Here are a few different possible approaches; use whichever works for you. All my code examples below use requests
for HTTP requests to the API; you can install requests
with pip install requests
if you have Pip. They also all use the Mediawiki API, and two use the query endpoint; follow those links if you want documentation.
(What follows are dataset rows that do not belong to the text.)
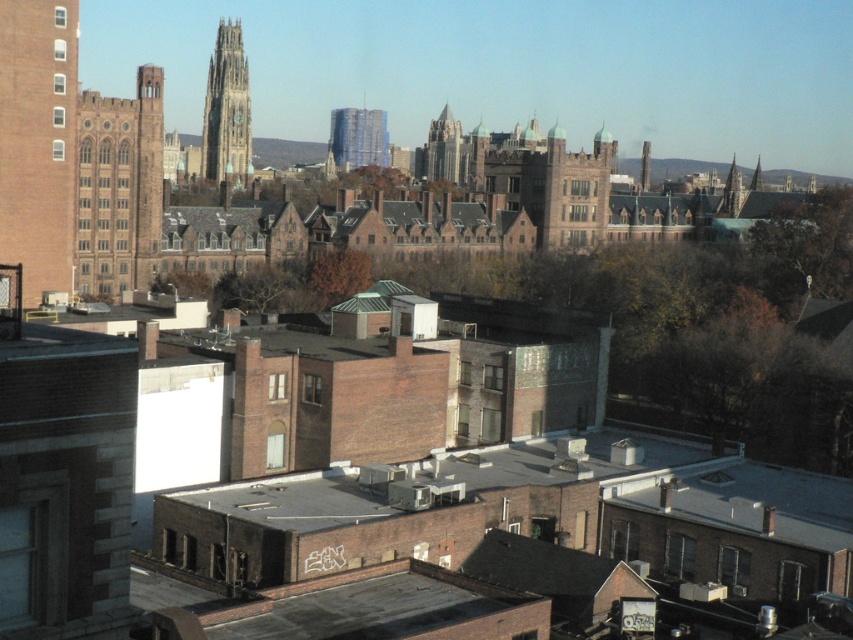 Can you confirm if brown stone tower at left is taller than gold stone tower at upper left?

In fact, brown stone tower at left may be shorter than gold stone tower at upper left.

Is brown stone tower at left above gold stone tower at upper left?

No.

Between point (91, 282) and point (216, 156), which one is positioned behind?

The point (216, 156) is behind.

I want to click on brown stone tower at left, so click(x=119, y=186).

Is brick tower at left below dark gray stone tower at upper center?

Indeed, brick tower at left is positioned under dark gray stone tower at upper center.

Does brick tower at left have a greater height compared to dark gray stone tower at upper center?

Correct, brick tower at left is much taller as dark gray stone tower at upper center.

At what (x,y) coordinates should I click in order to perform the action: click on brick tower at left. Please return your answer as a coordinate pair (x, y). This screenshot has width=853, height=640. Looking at the image, I should click on (38, 141).

The height and width of the screenshot is (640, 853). Identify the location of brick tower at left. (38, 141).

Is brick tower at left bigger than gold stone tower at upper left?

Indeed, brick tower at left has a larger size compared to gold stone tower at upper left.

Is point (49, 147) positioned after point (207, 173)?

No, (49, 147) is in front of (207, 173).

Is point (74, 172) farther from camera compared to point (222, 140)?

No, it is in front of (222, 140).

Find the location of a particular element. This screenshot has width=853, height=640. brick tower at left is located at coordinates (38, 141). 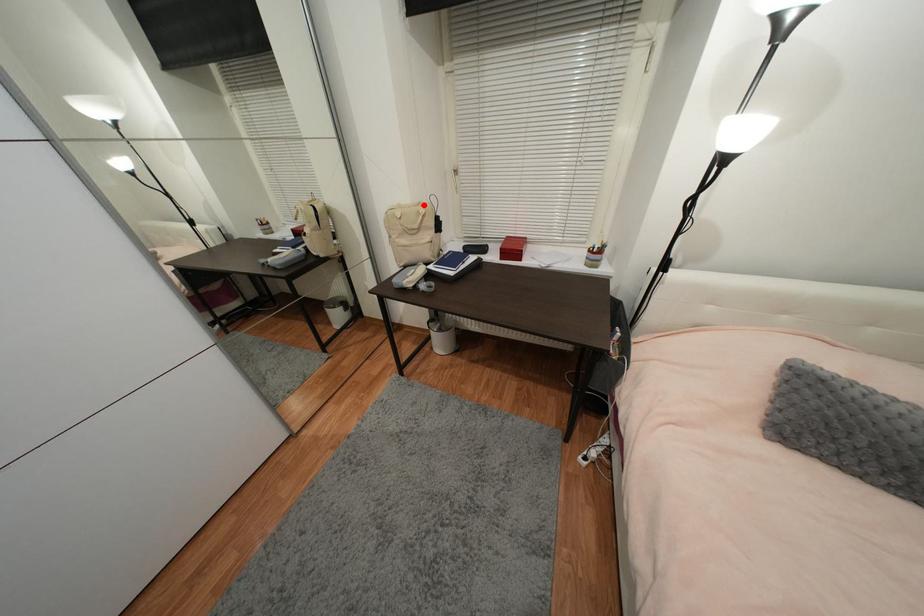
1. Get a plain text representation of either the entire page or the page "extract" straight from the API with the extracts
prop
Note that this approach only works on MediaWiki sites with the TextExtracts extension. This notably includes Wikipedia, but not some smaller Mediawiki sites like, say, http://www.wikia.com/
You want to hit a URL like
https://en.wikipedia.org/w/api.php?action=query&format=json&titles=Bla_Bla_Bla&prop=extracts&exintro&explaintext
Breaking that down, we've got the following parameters in there (documented at https://www.mediawiki.org/wiki/Extension:TextExtracts#query+extracts):
action=query
, format=json
, and title=Bla_Bla_Bla
are all standard MediaWiki API parameters
prop=extracts
makes us use the TextExtracts extension
exintro
limits the response to content before the first section heading
explaintext
makes the extract in the response be plain text instead of HTML
Then parse the JSON response and extract the extract:
>>> import requests
>>> response = requests.get(
... 'https://en.wikipedia.org/w/api.php',
... params={
... 'action': 'query',
... 'format': 'json',
... 'titles': 'Bla Bla Bla',
... 'prop': 'extracts',
... 'exintro': True,
... 'explaintext': True,
... }
... ).json()
>>> page = next(iter(response['query']['pages'].values()))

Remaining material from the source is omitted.